To give you an example, I was on the ESG Working Group of the CFA Institute, which was tasked to help CFA develop an ESG classification for financial products. So all these initiatives really take this concern around greenwashing and offer solutions for it.

And on your question around technolog, I think that technology has a critical role to play. Obviously, we will continue seeing the amount of data flowing in increasing. And it’s important to differentiate between core data-sets and kind of alternative data-sets and keep on making the analogy between financial and ESG data. They are not fundamentally different, although they measure things that are fundamentally different as data-sets and how these data-sets should be used, they’re not fundamentally different. And where technology plays, in what way, differs. Whether we talk about core ESG data, which we can equate as is the main financial statement data versus alternative data, which of course can be sourced from many different sources, like satellite information that can be used to complement and fill in the gaps.

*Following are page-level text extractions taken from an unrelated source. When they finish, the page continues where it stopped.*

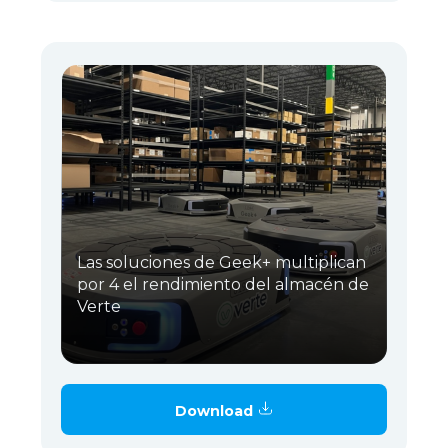
Las soluciones de Geek+ multiplican
por 4 el rendimiento del almacén de
Verte
Download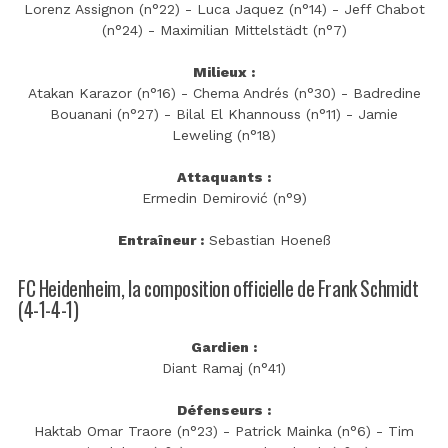
Lorenz Assignon (n°22) - Luca Jaquez (n°14) - Jeff Chabot
(n°24) - Maximilian Mittelstädt (n°7)
Milieux :
Atakan Karazor (n°16) - Chema Andrés (n°30) - Badredine
Bouanani (n°27) - Bilal El Khannouss (n°11) - Jamie
Leweling (n°18)
Attaquants :
Ermedin Demirović (n°9)
Entraîneur :
Sebastian Hoeneß
FC Heidenheim, la composition officielle de Frank Schmidt
(4-1-4-1)
Gardien :
Diant Ramaj (n°41)
Défenseurs :
Haktab Omar Traore (n°23) - Patrick Mainka (n°6) - Tim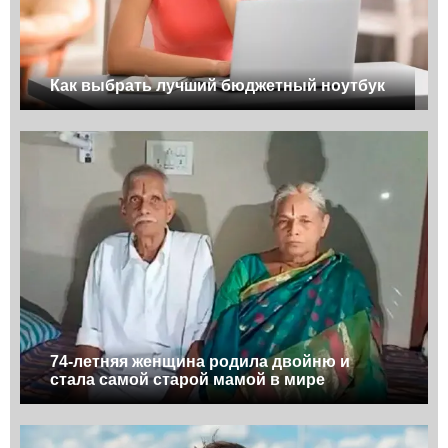
Как выбрать лучший бюджетный ноутбук
74-летняя женщина родила двойню и
стала самой старой мамой в мире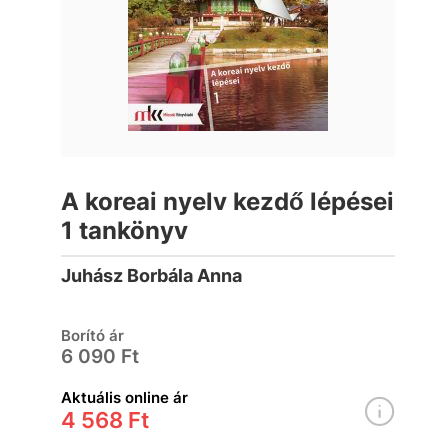
A koreai nyelv kezdő lépései
1 tankönyv
Juhász Borbála Anna
Borító ár
6 090 Ft
Aktuális online ár
4 568 Ft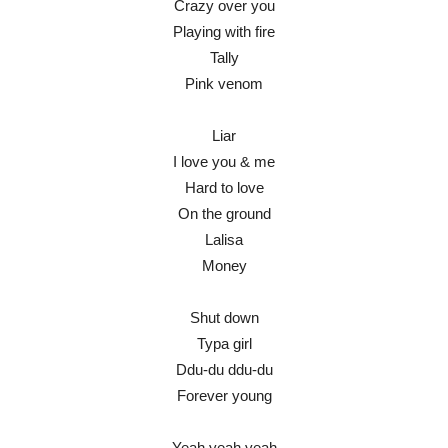
Crazy over you
Playing with fire
Tally
Pink venom
Liar
I love you & me
Hard to love
On the ground
Lalisa
Money
Shut down
Typa girl
Ddu-du ddu-du
Forever young
Yeah yeah yeah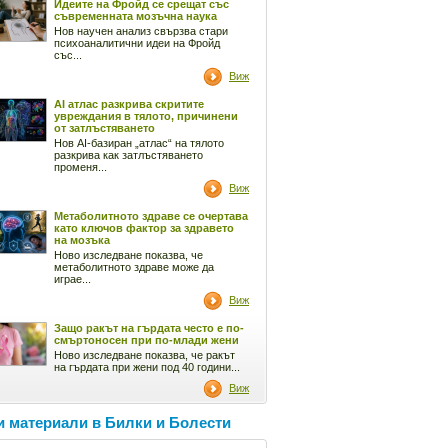
Идеите на Фройд се срещат със
съвременната мозъчна наука
Нов научен анализ свързва стари
психоаналитични идеи на Фройд
със...
Виж
AI атлас разкрива скритите
увреждания в тялото, причинени
от затлъстяването
Нов AI-базиран „атлас“ на тялото
разкрива как затлъстяването
променя...
Виж
Метаболитното здраве се очертава
като ключов фактор за здравето
на мозъка
Ново изследване показва, че
метаболитното здраве може да
играе...
Виж
Защо ракът на гърдата често е по-
смъртоносен при по-млади жени
Ново изследване показва, че ракът
на гърдата при жени под 40 години...
Виж
 материали в Билки и Болести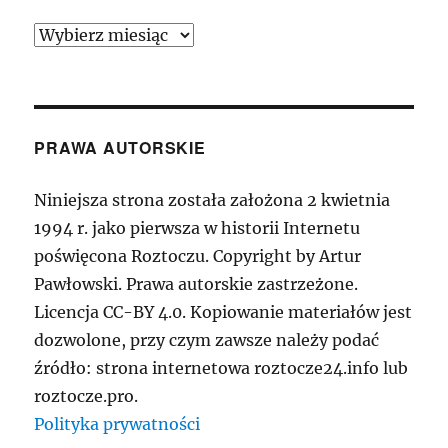
Archiwum
PRAWA AUTORSKIE
Niniejsza strona została założona 2 kwietnia
1994 r. jako pierwsza w historii Internetu
poświęcona Roztoczu. Copyright by Artur
Pawłowski. Prawa autorskie zastrzeżone.
Licencja CC-BY 4.0. Kopiowanie materiałów jest
dozwolone, przy czym zawsze należy podać
źródło: strona internetowa roztocze24.info lub
roztocze.pro.
Polityka prywatności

In my experience, the push for ESG adoption is top-down, I’ve seen no push from clients to make ESG a priority.

Alan Easter:

I don’t want people to misunderstand my statement, I think that ESG is a great thing to do and I think it’s the right direction for the industry. But I think we need to be mindful of Adam’s comments, which I totally agree with, that it’s a top down, supply-led initiative. At the moment I’m involved in a number of distributors and intermediaries and I see nothing at the client end on an unprompted basis with clients coming in and saying “hi, tell me about ESG”.

I think if you would have asked the vast majority of retail clients their top three investment priorities, it’s make me as much as you can, take as little risk as you can, reduce your charges down as low as you can. I don’t see anyone coming in at all and I’m getting no demand led requests from advisers at all. Again, open brackets, it is the right thing to do and it’s the right direction to go in, but this is certainly, in my observation, regulatory and supply led, not client and demand led.